“Hıyanet-i vataniyye” mi dediniz?

Çok nettir ki, bu ülkede nitelikli casusluk ve vatana ihanet suçunu işleyenler, Terörle Mücadele Kanunu’nun sözde hukuk diliyle korunmaktadırlar. Eğer böyle olmasaydı, sözde Türk, özde ne kökten olduğunu bilmediğimiz Tabipler Birliği’nin sözde başkanı, bu ülkede bir gün dahi barınamazdı.

1920’de, henüz İstiklâl Harbi’nin sürdüğü yıllarda, Cumhuriyet ilân edilmeden evvel, ülkedeki casuslar ve vatan hainleriyle mücadele etmek üzere bir kanun çıkarıldı: “Hıyanet-i Vataniyye Kanunu”…

Evet, bu kanun çıkarıldığında henüz ortada bir devlet bile yoktu.

Henüz devlet yokken, vatan hainleriyle mücadele doğrudan bu kanun üzerinden yürütülmeye başlanmıştı.

İşleyen kanuna göre, bu kanunla yargılanan kimsenin cezası ölümdü. Cezayı alan kimse temyize gidemezdi. Kanunun işletme esasına göre ceza 24 gün içinde infaz edilirdi.

Hıyanet-i Vataniyye Kanunu 1991 yılında kaldırıldı.

1991 yılında kaldırılan bu kanun, idam cezasının kaldırılması kadar konuşulmadı bu ülkede. Zira sözde bu kanunun yerine “Terörle Mücadele Kanunu” ihdas edildi. 

1991 yılından bu yana Terörle Mücadele Kanunu’nun metnine defalarca ek düzenleme getirildi. 

Hıyanet-i Vataniyye Kanunu’nun işletilmesi için henüz ortada devlet yokken “İstiklâl” adı verilen mahkemeler kurulurken, bugün ortada 99’uncu yaşına basmaya dört gün kalmış bir devlet var ama ortada tonuyla vatan haini ve casus, Terörle Mücadele Kanunu’na mugayir gırla icraat üzerinde.

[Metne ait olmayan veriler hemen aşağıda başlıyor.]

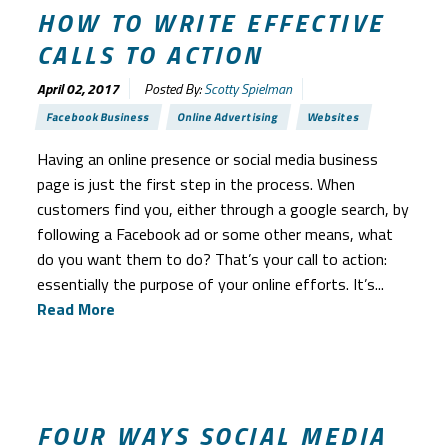
HOW TO WRITE EFFECTIVE
CALLS TO ACTION
April 02, 2017
Posted By:
Scotty Spielman
Facebook Business
Online Advertising
Websites
Having an online presence or social media business
page is just the first step in the process. When
customers find you, either through a google search, by
following a Facebook ad or some other means, what
do you want them to do? That’s your call to action:
essentially the purpose of your online efforts. It’s...
Read More
FOUR WAYS SOCIAL MEDIA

12 Nisan 1991’de kabul edilen Terörle Mücadele Kanunu, bir terör tanımı getiriyor ve terör suçunu da bu tanımla bağlayarak Ceza Kanunu’na havale ediyor:

“Terör; cebir ve şiddet kullanarak; baskı, korkutma, yıldırma, sindirme veya tehdit yöntemlerinden biriyle, Anayasada belirtilen Cumhuriyetin niteliklerini, siyasî, hukukî, sosyal, laik, ekonomik düzeni değiştirmek, Devletin ülkesi ve milletiyle bölünmez bütünlüğünü bozmak, Türk Devletinin ve Cumhuriyetin varlığını tehlikeye düşürmek, Devlet otoritesini zaafa uğratmak veya yıkmak veya ele geçirmek, temel hak ve hürriyetleri yok etmek, Devletin iç ve dış güvenliğini, kamu düzenini veya genel sağlığı bozmak amacıyla bir örgüte mensup kişi veya kişiler tarafından girişilecek her türlü suç teşkil eden eylemlerdir.”

Çok nettir ki, bu ülkede nitelikli casusluk ve vatana ihanet suçunu işleyenler, Terörle Mücadele Kanunu’nun sözde hukuk diliyle korunmaktadırlar. Eğer böyle olmasaydı, sözde Türk, özde ne kökten olduğunu bilmediğimiz Tabipler Birliği’nin sözde başkanı, bu ülkede bir gün dahi barınamazdı.

Eğer böyle olmasaydı, o kadının söylediklerini, bu ülkenin sözde bir milletvekili Meclis’e taşıyacağını söyleyemezdi. Neymiş, iddiaymış, araştırılması gerekirmiş.

İftira ne zaman iddia oldu be Allah tanımaz, devlet tanımaz soysuzlar?!

Bu ülkenin Kurtuluş Savaşı bitmedi, önce bunu bilelim. Bu ülkede daha devlet yokken irade gösterebilen bir kan var, onu da ayrıca bilelim. O asil kanın tansiyon yapmasını bekliyorlarsa, kaçacak delik arasınlar, vesselâm!